The crisis in the financial sector has seen the number of financial entities being reduced from almost 60 in 1996 to 21 at the moment, as a result of mergers and closures. Those financial entities that remain in the sector have been described as the most profitable and efficient- in other words the fittest have survived.

A closer examination of the figures reveal just how well the financial sector has rebounded from a close encounter of the meltdown kind. Between 1993 and 1996 the financial sector grew from $92.4 billion to $197.8 billion, an increase of 114 per cent. Between 1996 and 1999, the years of the crisis in the financial sector, the sector grew by just 32.3 per cent in real terms. Between 1999 and 2001, the sector grew by 23 per cent in real terms, and grew by 20.9 per cent between June 2001 and June 2002 or from $294.4 billion to $355.8 billion.

Table I shows the assets and savings of financial institutions between 1996-1999 and June 2000 to June 2002.

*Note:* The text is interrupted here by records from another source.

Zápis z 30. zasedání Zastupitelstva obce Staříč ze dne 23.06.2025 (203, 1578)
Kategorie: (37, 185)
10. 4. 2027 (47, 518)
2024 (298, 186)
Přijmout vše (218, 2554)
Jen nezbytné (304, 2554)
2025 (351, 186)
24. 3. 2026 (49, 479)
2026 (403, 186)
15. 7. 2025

It is clear from the data that the assets of commercial banks grew by little over 40 per cent between 1996 and 1999, while savings grew by almost 50 per cent over the same period. Put another way, on an average the assets of commercial banks grew by 153 percentage points while growing by over 25 percentage points between June 2000 and June 2002.

On the other hand, the assets of merchant banks decreased by 47.8, while the assets of building societies grew by just 12.5 over the three-year period or by an average of 4.2 per cent.

Between June 2000 and June 2002, the assets of merchant banks grew by 217.2 per cent, while savings grew by 102.4 per cent. Credit unions assets and savings had not been affected to any great extent during the crisis in the financial sector.

Also worth considering is the percentage rate of asset growth which moved from 9.2 per cent in June 2000 to 20.1 per cent in June of 2002. Also the rate of deposit growth increased from 9.2 per cent to 14 per cent. The rate of capital base growth, also increased from 8.1 per cent to 13.1 per cent.

"I remember how our policies were criticised during the period when the financial sector was undergoing hard times. It is as a result of our prudent policies why the sector can realise this level of growth within such a short period of time," said The Minister of Finance and Planning, Dr. Omar Davies.

A spokesman at the Bankers Association of Jamaica (BAJ), said the Government should be commended for the policies which it had implemented to deal with the problems in the financial sector.

"We have seen the sector grew over the past 18 months at an incredible rate, and I think it has reach its glory days. The sector is awash with money but managers are now more prudent in their lending, carefully considering ventures before they give the go ahead," said the spokesman.